Posté par BernartZé le 21 décembre 2016

Libera me (2)

Libera me

  

            Si j’avais la Foi…

 

     Malheur aux athées dont le doute est la religion.

Mon enfant mon ami c’est au cœur de la nuit que je pense le plus à vous, vous que j’ai perdus, vous qui m’avez quitté.

Oui vos heures étaient sombres et vous aviez sans doute les raisons de choisir une autre voie, un raccourci.

Vous aviez trente ans et vos vies derrière vous ; vous n’imaginiez pas pouvoir aller plus loin.

A ces annonces espacées de deux décennies, je n’ai plus vu que des brouillards et des ombres déchirées Kai Kairos ; je n’entendais plus rien, c’était l’apocalypse.

Le soleil n’était plus qu’une tache claire dans un paysage en train de s’effacer.
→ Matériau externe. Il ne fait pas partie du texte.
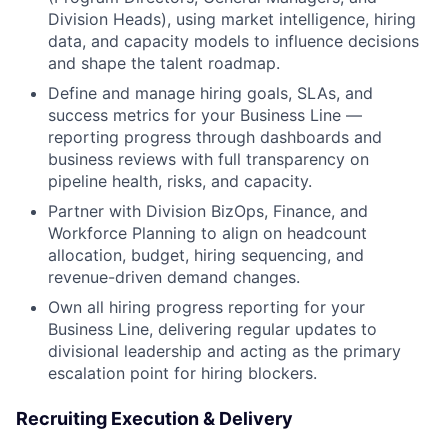
Division Heads), using market intelligence, hiring
data, and capacity models to influence decisions
and shape the talent roadmap.
Define and manage hiring goals, SLAs, and
success metrics for your Business Line —
reporting progress through dashboards and
business reviews with full transparency on
pipeline health, risks, and capacity.
Partner with Division BizOps, Finance, and
Workforce Planning to align on headcount
allocation, budget, hiring sequencing, and
revenue-driven demand changes.
Own all hiring progress reporting for your
Business Line, delivering regular updates to
divisional leadership and acting as the primary
escalation point for hiring blockers.
Recruiting Execution & Delivery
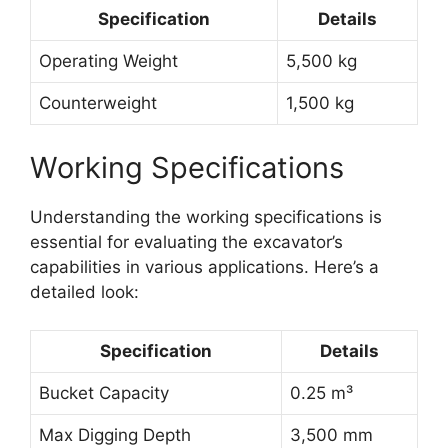
Specification
Details
Operating Weight
5,500 kg
Counterweight
1,500 kg
Working Specifications
Understanding the working specifications is
essential for evaluating the excavator’s
capabilities in various applications. Here’s a
detailed look:
Specification
Details
Bucket Capacity
0.25 m³
Max Digging Depth
3,500 mm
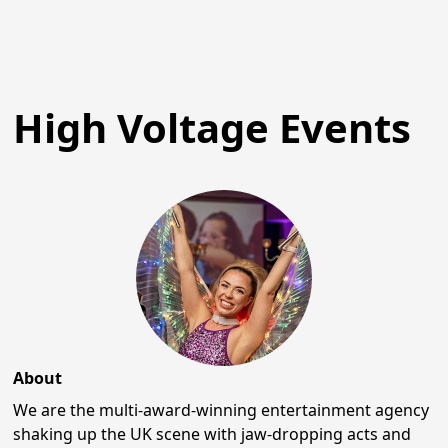
High Voltage Events
About
We are the multi-award-winning entertainment agency
shaking up the UK scene with jaw-dropping acts and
Passèrent les jours de larmes qu’il me fallut passer ; mon piano m’a beaucoup aidé.

 

     Je n’ai jamais blasphémé ni fait preuve d’un quelconque mépris envers les choses religieuses.

Je ne suis simplement jamais parvenu à croire.

Trop cartésien ou bien stupidement incapable de recevoir sans comprendre j’ai moi aussi longtemps porté ma croix.

Aujourd’hui je suis seul avec vos souvenirs et mes regrets.

Ceux de n’avoir pas su deviner le mal hurlant que vous cachiez, le taisant par orgueil autant que par désespoir.

Je n’ai pas su être l’oreille que vous cherchiez, celle qui vous aurait peut-être soulagés.

 

            Mon enfant mon ami à présent je suis vieux et mes heures sont comptées.

Malgré le temps je n’ai jamais réussi à me libérer du poids d’une culpabilité qui m’a rongé tout au long de ma vie.

Si seulement je pouvais me délester !

 

     Le jour s’est levé, plus immense est ma nuit…

 

  

Lacrimosa - Requiem for my friend (Zbigniew Preisner, 1998)

(© 2016/droits réservés)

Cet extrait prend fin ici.